12 octobre 2010

Pro-gamer / Hardcore-gamer

Il faut bien avouer que le Jeu vidéo est un monde en pleine croissance. Les revenus qui lui sont liés ont dépassés ceux du cinéma ces dernières années. On parle beaucoup de casualisation : cette manie de faire des jeux simples, à très faible durée de vie (une dizaine d'heures si vous êtes chanceux), très rapidement pris en main, destiné à un public aussi vaste que possible, comprenant non plus un échantillon de jeunes geek mais un panel allant des très petits enfants aux adultes les plus mûres.

Alors on râle. C'est normal. On regrette des titres aussi vieux que prestigieux sur lesquels on a passé un temps incalculable. Titres qui ne tournent plus sur nos machines, naturellement, rétro-incompatibilité oblige. Bien entendu, il sort de temps en temps une merveille digne des temps passés, mais elles se font rares.

En ces temps de troubles et de doutes, les notions de Pro-gamer et Hardcore-gamer vont bon train, afin de se démarquer des Parvenus-gamers. Pour ma part, je pense me définir comme Pro-gamer. Non pas comme les premiers Pro-gamers, ceux qui vivaient du jeu vidéo (et y doit pas y en avoir beaucoup - développeurs mis à part) , mais comme un individu appréciant, mais restant critique sur le sujet. A l'instar du cinéphile quoi.

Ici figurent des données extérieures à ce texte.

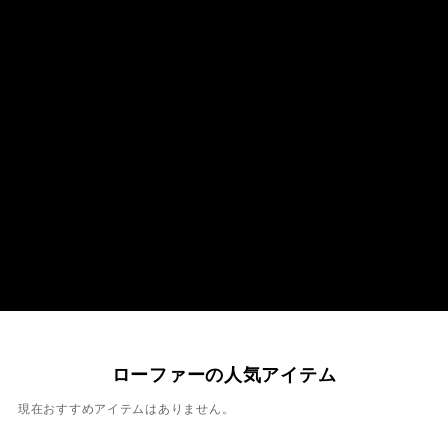
ローファーの人気アイテム
現在おすすめアイテムはありません。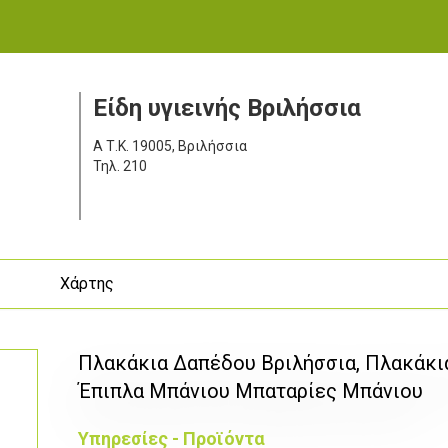
Είδη υγιεινής Βριλήσσια
Α
Τ.Κ. 19005, Βριλήσσια
Τηλ.
210
ς
Χάρτης
Πλακάκια Δαπέδου Βριλήσσια, Πλακάκια
Έπιπλα Μπάνιου Μπαταρίες Μπάνιου
Υπηρεσίες - Προϊόντα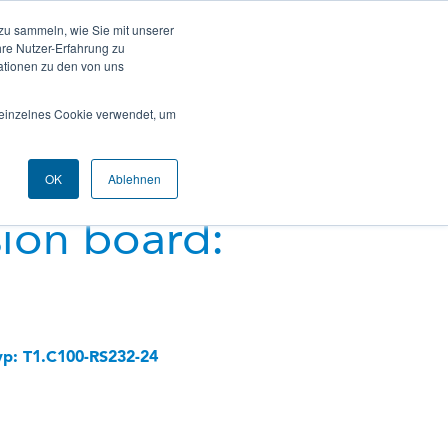
zu sammeln, wie Sie mit unserer
hre Nutzer-Erfahrung zu
ationen zu den von uns
Contact
References
Demo Case
n einzelnes Cookie verwendet, um
OK
Ablehnen
ion board:
yp: T1.C100-RS232-24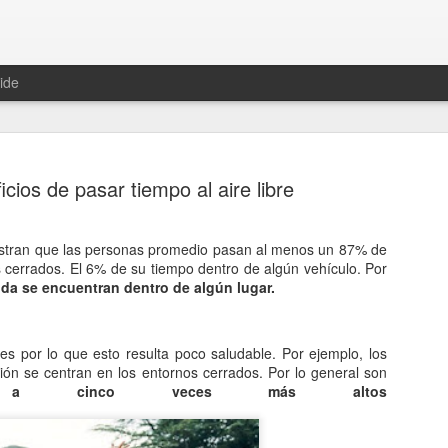
ide
icios de pasar tiempo al aire libre
stran que las personas promedio pasan al menos un 87% de
Hablemos 
 cerrados. El 6% de su tiempo dentro de algún vehículo. Por
JAN
ida se encuentran dentro de algún lugar.
12
del univer
Fue Nicolás Copérnico quie
s por lo que esto resulta poco saludable. Por ejemplo, los
teoría del heliocentrismo. S
ión se centran en los entornos cerrados. Por lo general son
universo y es la tierra la qu
a cinco veces más altos
La concepción del universo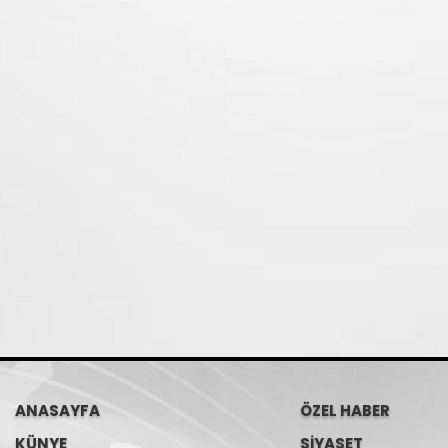
ANASAYFA
ÖZEL HABER
KÜNYE
SİYASET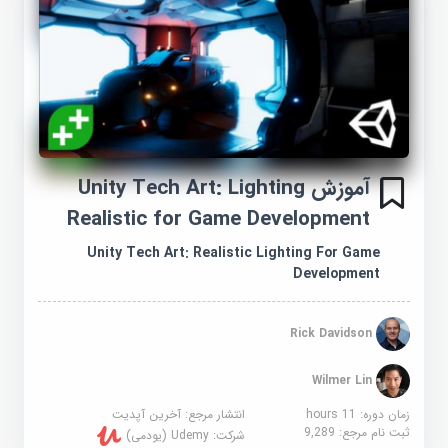
آموزش Unity Tech Art: Lighting
Realistic for Game Development
Unity Tech Art: Realistic Lighting For Game
Development
Rick Davidson
Wilmer Lin
زمان دوره: 11 hours
انتشار مرجع:
آخرین آپدیت
ثبت نام مرجع:
9,289
شرکت:
Udemy (یودمی)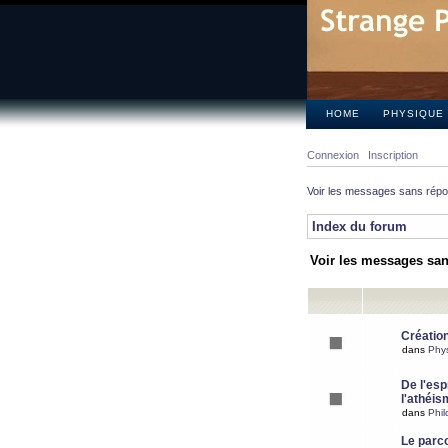
HOME
PHYSIQUE
Connexion
Inscription
Voir les messages sans rép
Index du forum
Voir les messages sa
Création
dans
Phy
De l'espr
l'athéis
dans
Phil
Le parc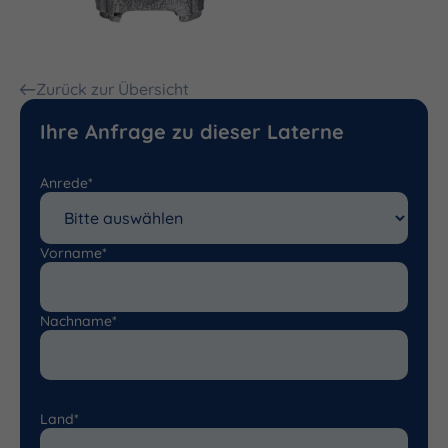
Zurück zur Übersicht
Ihre Anfrage zu dieser Laterne
Anrede*
Vorname*
Nachname*
Land*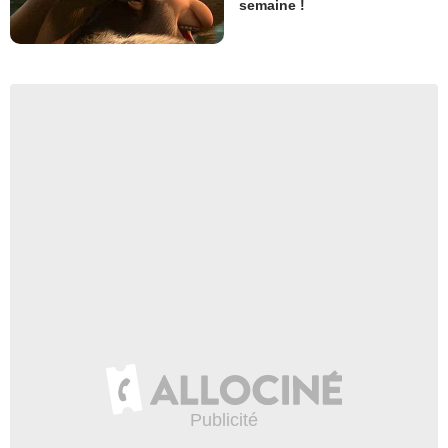
semaine !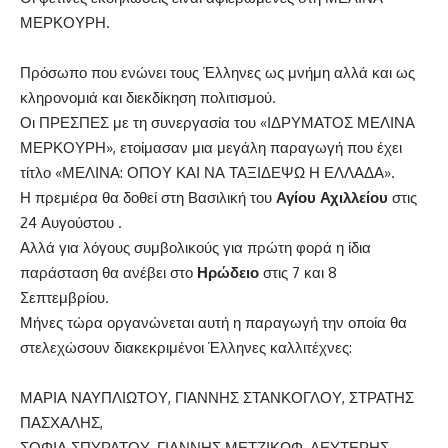
ΜΕΡΚΟΥΡΗ.
Πρόσωπο που ενώνει τους Έλληνες ως μνήμη αλλά και ως
κληρονομιά και διεκδίκηση πολιτισμού.
Οι ΠΡΕΣΠΕΣ με τη συνεργασία του «ΙΔΡΥΜΑΤΟΣ ΜΕΛΙΝΑ
ΜΕΡΚΟΥΡΗ», ετοίμασαν μια μεγάλη παραγωγή που έχει
τίτλο «ΜΕΛΙΝΑ: ΟΠΟΥ ΚΑΙ ΝΑ ΤΑΞΙΔΕΨΩ Η ΕΛΛΑΔΑ».
Η πρεμιέρα θα δοθεί στη Βασιλική του
Αγίου
Αχιλλείου
στις
24 Αυγούστου .
Αλλά για λόγους συμβολικούς για πρώτη φορά η ίδια
παράσταση θα ανέβει στο
Ηρώδειο
στις 7 και 8
Σεπτεμβρίου.
Μήνες τώρα οργανώνεται αυτή η παραγωγή την οποία θα
στελεχώσουν διακεκριμένοι Έλληνες καλλιτέχνες:
ΜΑΡΙΑ ΝΑΥΠΛΙΩΤΟΥ, ΓΙΑΝΝΗΣ ΣΤΑΝΚΟΓΛΟΥ, ΣΤΡΑΤΗΣ
ΠΑΣΧΑΛΗΣ,
ΣΟΦΙΑ ΣΠΥΡΑΤΟΥ, ΓΙΑΝΝΗΣ ΜΕΤΖΙΚΩΦ, ΛΕΥΤΕΡΗΣ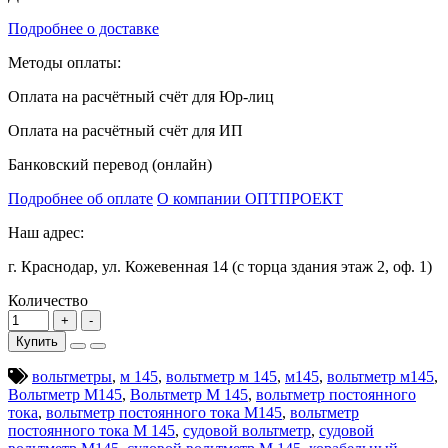
Подробнее о доставке
Методы оплаты:
Оплата на расчётный счёт для Юр-лиц
Оплата на расчётный счёт для ИП
Банковский перевод (онлайн)
Подробнее об оплате
О компании ОПТПРОЕКТ
Наш адрес:
г. Краснодар, ул. Кожевенная 14 (с торца здания этаж 2, оф. 1)
Количество
Купить
вольтметры
,
м 145
,
вольтметр м 145
,
м145
,
вольтметр м145
,
Вольтметр М145
,
Вольтметр М 145
,
вольтметр постоянного
тока
,
вольтметр постоянного тока М145
,
вольтметр
постоянного тока М 145
,
судовой вольтметр
,
судовой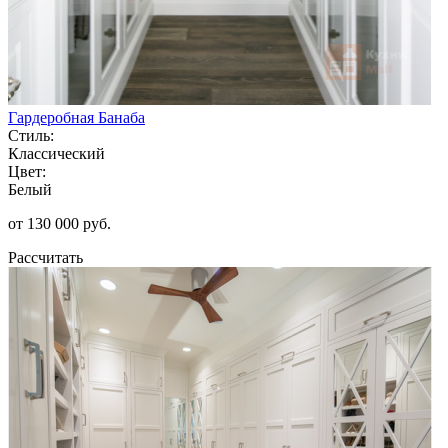
Гардеробная Банаба
Стиль:
Классический
Цвет:
Белый
от 130 000 руб.
Рассчитать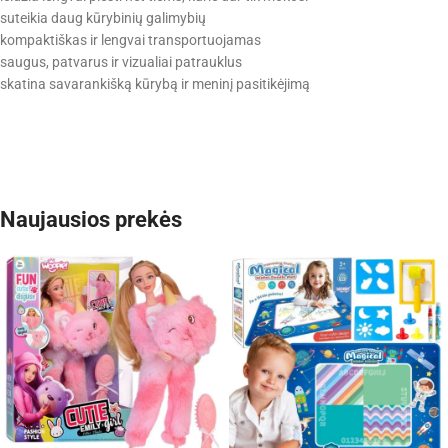
suteikia daug kūrybinių galimybių
kompaktiškas ir lengvai transportuojamas
saugus, patvarus ir vizualiai patrauklus
skatina savarankišką kūrybą ir meninį pasitikėjimą
Naujausios prekės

Par contre j'ai du mal à être Hardcore-gamer, ces vigoureux gaillards qui choisissent le mode "démentiel" dans les option de parties. Je n'ai aucune honte à dire que je joue moins bien qu'un ordi, étant donné que celui-ci peut réagir nettement plus vite que moi sur un FPS, microgérer plusieurs unités simultanément sur un STR ou tricher allègrement sur un jeu de gestion. Je ne crois pas être mauvais perdant, mais contre un ordi ça m'énerve très vite. Chacun son truc visiblement.